Sunday, November 11, 2007

Fighting For Peace

[Reminder: Some of my posts, including this one, are memoirs of my abusive childhood. In this post I'm relating events that happened in the spring of 1956, when I was 6 "going on 7". The links to the right can be used to follow backward through the memoirs, or to restrict viewing to other kinds of posts.]

I didn't want to lead the peace party to the Puerto Rican neighborhood. I wanted someone else to do it. I found out very fast, like within half an hour, that wouldn't work. As I went about trying to persuade different groups of kids that they should join in the cause I was told that they wouldn't do it unless I was the leader, and then they wouldn't do it unless I beat their little group's leader in a fair fight.

I should explain that a little better. All over the Anglo neighborhoods of Fort Devens the kids formed small groups. You couldn't really call them gangs. Packs might be a better description. Each pack had 5 to 10 kids and they all had a clear leader. And as I tried to draw each such pack into the truce plan, I was told by each they would join if and only if I fought their leader and won.

This was the most insane, crazy, stupid, idiotic crap I'd ever heard from anyone outside of my own insane parents. I wanted to lead a peace army. To get followers I had to fight people? Stupid.

I pointed out to these morons that I was not yet 7 and a lot of these leaders were between 9 and 11. They said if I didn't beat them in a fair fight they wouldn't join. I said how could it be fair, if I'm up against someone 4 years older and almost twice as big? They said, well..., we'll let you pick the rules of the fight.

So I said, OK, clean wrestling, no punching. And that's what I did. I went from one pack to another, drawing each into my cause, by defeating leader after leader in wrestling matches. Altogether I fought enough leaders successfully that I gathered up about 55 followers. That means I probably had to win about 7 or 8 of these wrestling matches. I remember one in particular was won against a big 11 year-old. I'll call him Jim. Jim became my second in command.

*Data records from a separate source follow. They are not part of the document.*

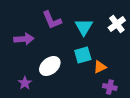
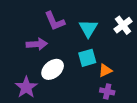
purple arrow: (24, 39) -> (37, 44), moved
purple star: (25, 83) -> (26, 87), size x1.5
purple cross: (110, 87) -> (107, 91), moved

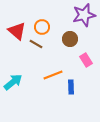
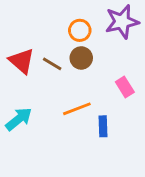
orange circle: (42, 27) -> (80, 30), moved
red triangle: (17, 31) -> (22, 61), moved
brown circle: (70, 39) -> (81, 58), moved

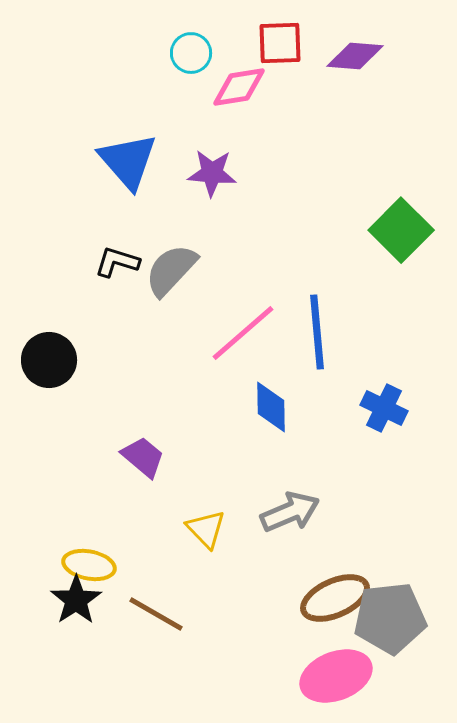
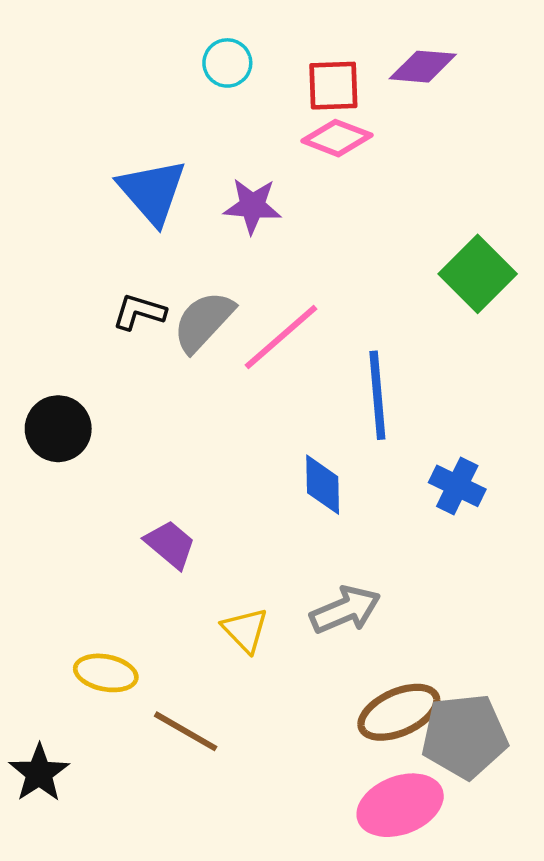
red square: (280, 43) -> (333, 86), moved
pink diamond: (239, 87) -> (337, 138), moved, turned 30
pink line: (243, 333) -> (281, 337), moved
black star: (76, 600) -> (39, 773), moved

Jim tried to analyze my ability to win all those wrestling matches. He noticed that I would start each match as if I was right-handed, and then surprise my opponent with ambidexterity.

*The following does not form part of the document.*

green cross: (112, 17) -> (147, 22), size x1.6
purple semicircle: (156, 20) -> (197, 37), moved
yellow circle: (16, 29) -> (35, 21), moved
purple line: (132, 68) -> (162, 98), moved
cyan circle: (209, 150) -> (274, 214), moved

In fact, I was ambidextrous. Ordinarily I divided tasks up by hand. I used my right to draw and to use scissors; I used my left hand to write and keep time with songs. But in the excitement of the fights and with both Alex (who preferred the left) and Kona (who preferred the right) active and alert, the two could be integrated and at the same time independent. My opponents probably felt like they were wrestling two of me.

But I thought I had another good explanation. I told Jim that because the cause was peace, God was on my side. Jim repeated the view, already stated many times, that I was crazy.

I was crazy, but after two hours and 7 or 8 wrestling matches I had a peace army of 55 kids aged 6 to 11, and all but one was marching with me to the Puerto Rican neighborhood to offer terms of truce. The other one was already hurrying on ahead to take the news of our march to the Puerto Ricans in advance. He'd been sent half an hour earlier, so they they could know we were coming and could meet us on the boundary of their territory with an equivalent group of their own.

There was no point, I thought, in negotiating with just the first stray Puerto Rican we might encounter. We needed to talk to as many as possible. The idea was to negotiate a truce with all of them.

In hindsight that may have been a poor decision on my part.

The march took about 40 minutes. It ended near the Devens sports arena, not far from the housing area where most of the Puerto Ricans lived. Their "equivalent group" had 75 members. We were outnumbered by 20.